Met experienced 700% rise in online child abuse case referrals, inquiry told


Britain's biggest police force witnessed a 700% spike in the number of online child abuse cases referred to them by national investigators over three years, an inquiry has heard.

The National Crime Agency (NCA) alerted Scotland Yard to potential paedophiles operating over the internet on 647 occasions between January 1 and September 30 in 2017.

This marked a jump of 700% since 2014, the national child abuse inquiry was told, fitting a pattern of "almost year-on-year" increases across all forces.

Child abuse investigators at the NCA also received more than 30,000 tip-offs from a US monitoring group about online predators in the UK during just one year, it was heard.

The Independent Inquiry into Child Sexual Abuse is holding public evidence hearings to examine how the internet allows sex offenders to target youngsters.

Jacqueline Carey, counsel to the inquiry, said in her opening statement: "On any view, whichever way the statistics are looked at, there has been a marked increase in the last five years in relation to online-facilitated child sexual abuse.

"The panel may wish to consider whether that is a trend which is likely to continue for the foreseeable future."

Sexual offending online can include the use of the internet to force a child to take part in or witness sexual activity, grooming them online for abuse or posting indecent images.

Setting out the escalating problem, Ms Carey pointed to a rise in referrals to the NCA by the National Centre for Missing and Exploited Children (NCMEC).

Referrals from the US-based organisation about offenders they had identified with IP addresses in the UK shot up from 1,591 in 2009 to 30,661 in 2016.

A single tip-off could contain information about multiple offenders or victims, up to 5,000 child abuse images linked to a single UK user or thousands of IP addresses linked to one offender or victim, the hearing was told.

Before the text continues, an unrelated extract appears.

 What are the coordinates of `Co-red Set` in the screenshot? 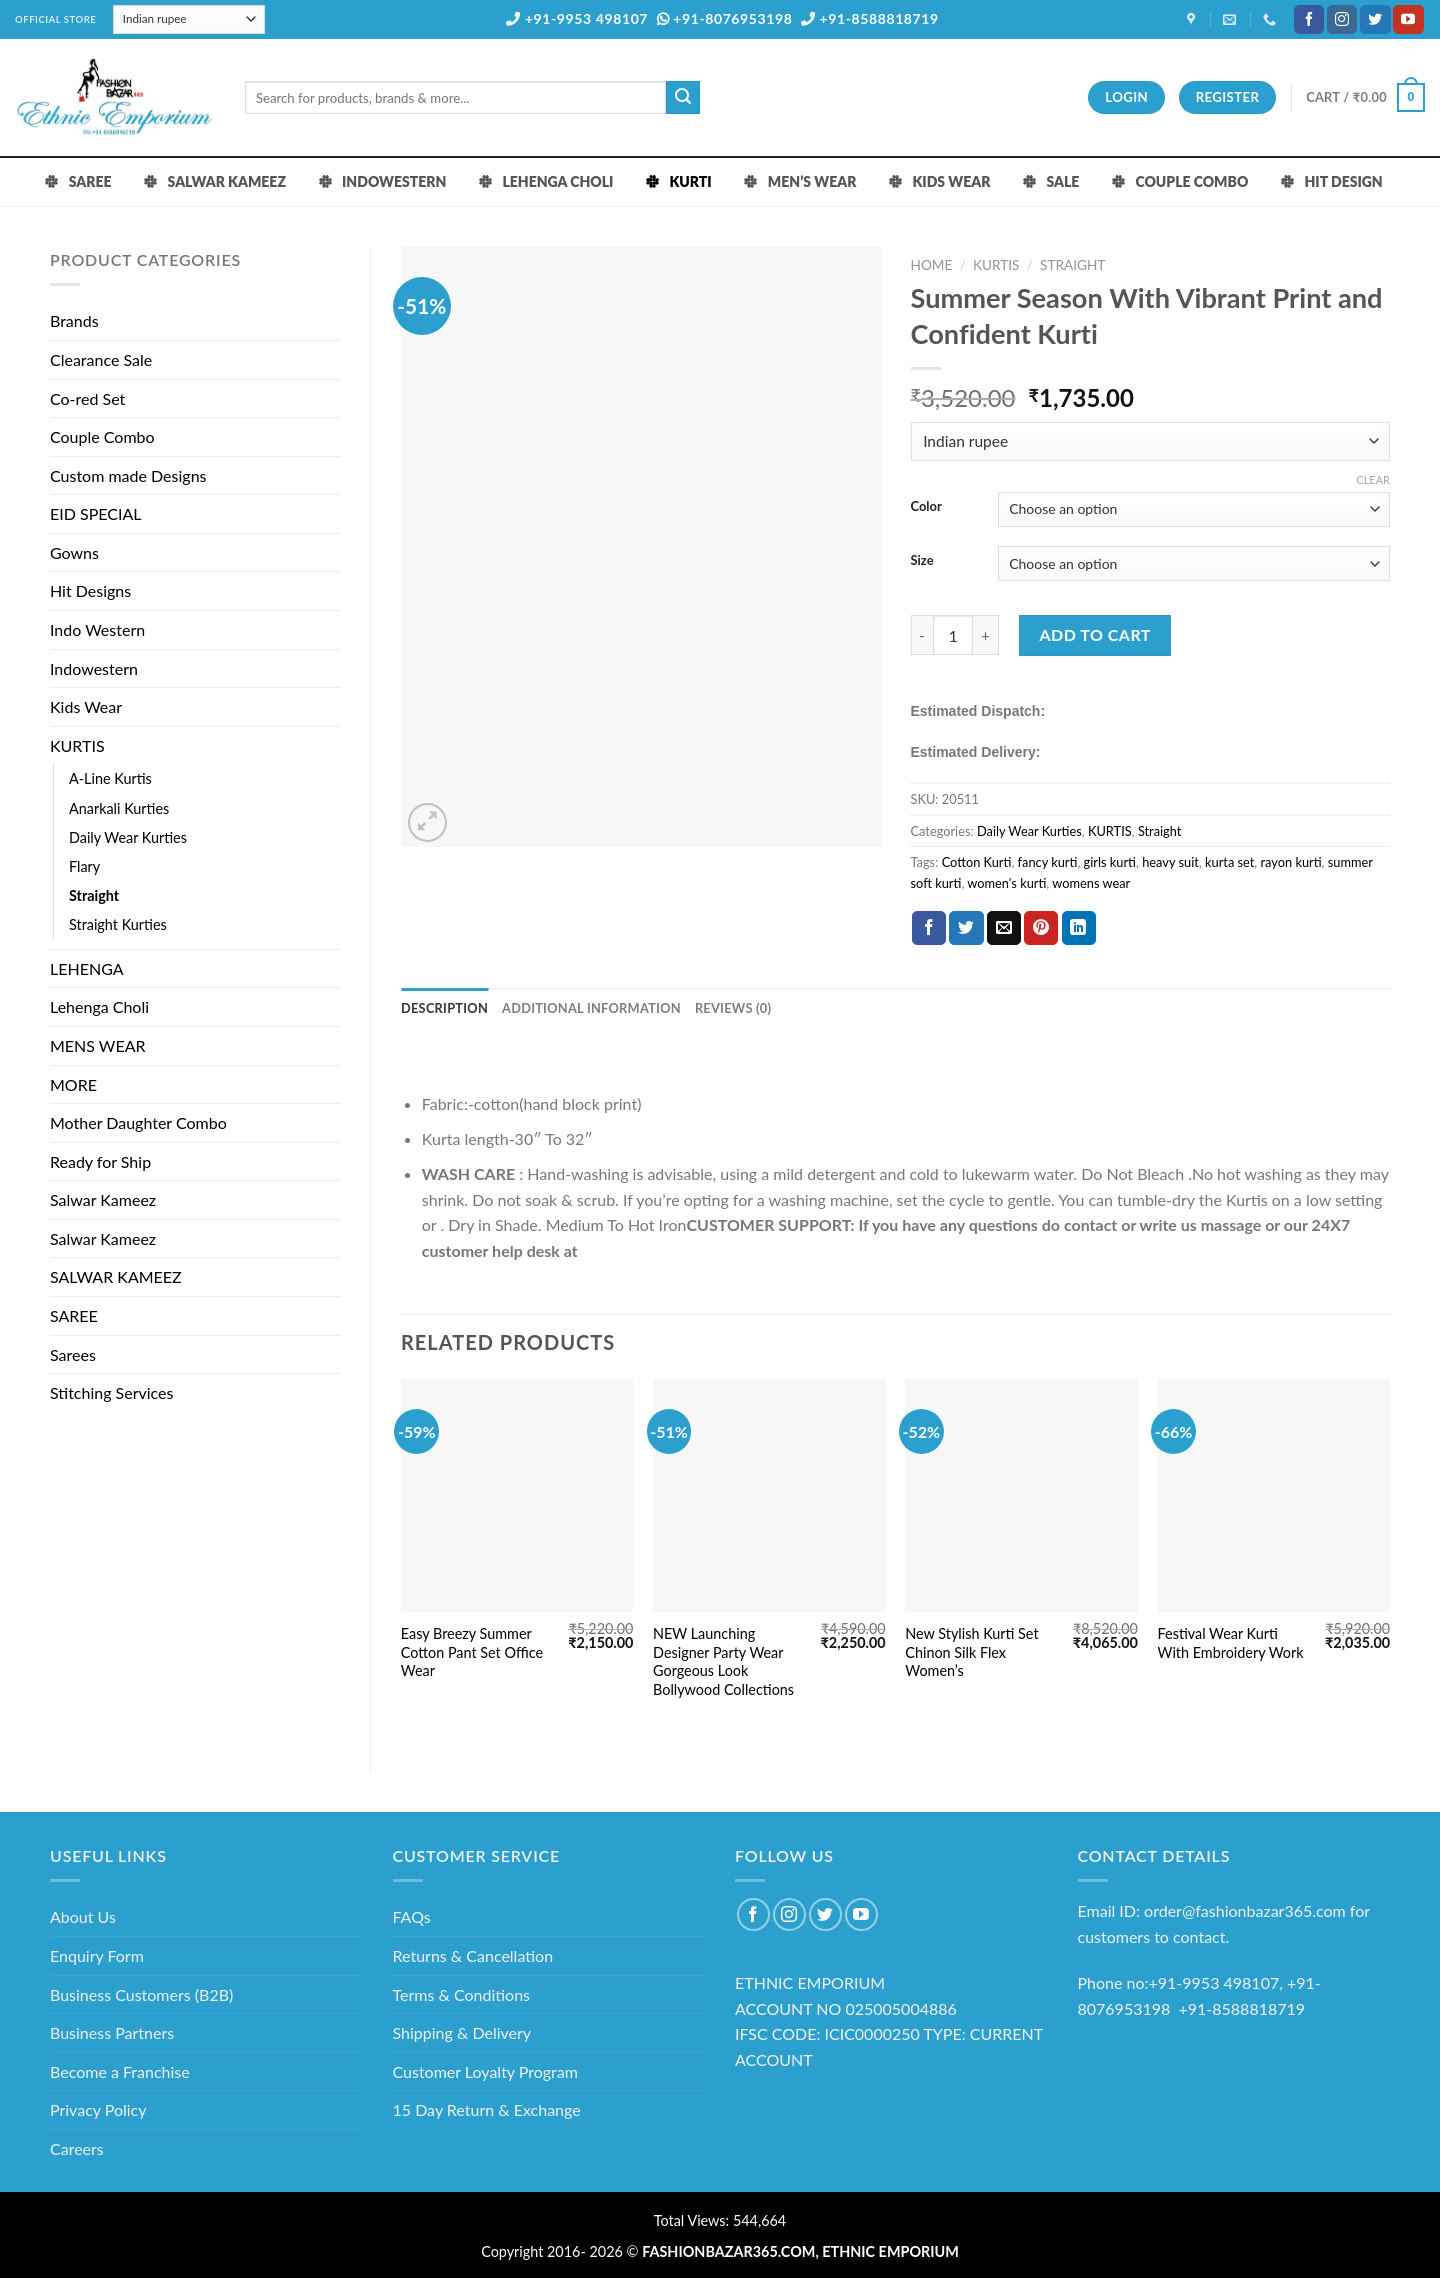 It's located at (87, 398).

It is then investigated by the NCA's specialist team at the Child Exploitation and Online Protection Centre, who pass information on to local forces when they can pinpoint offences to a geographical area.

Police forces in England and Wales recorded 5,653 incidents of sex crimes against children which had an online element in 2016-17, up from 3,903 in 2015-16, according to the NSPCC.

The Metropolitan Police had 333 crime reports relating to online child sexual abuse during 2016, which "seemed to increase just after periods of school holidays", Ms Carey said.

It was found that 90% of victims were female and the average age of the victim was 13.

The Internet Watch Foundation, a UK-based safety watchdog which flushes out abuse pictures and videos online, passed on information about 35,000 indecent posts to websites as of October 2017.

However, much offending was said to occur on the dark web, which allows users to browse anonymously.

Around 80% of traffic on one browser, The Onion Router (Tor), was found by researchers to end up on sites with names that indicated it had indecent images of children.

The IICSA also commissioned its own research into the issue, finding one in 10 adults have had a sexualised conversation with a child.

Evidence sessions will be held for five days this week.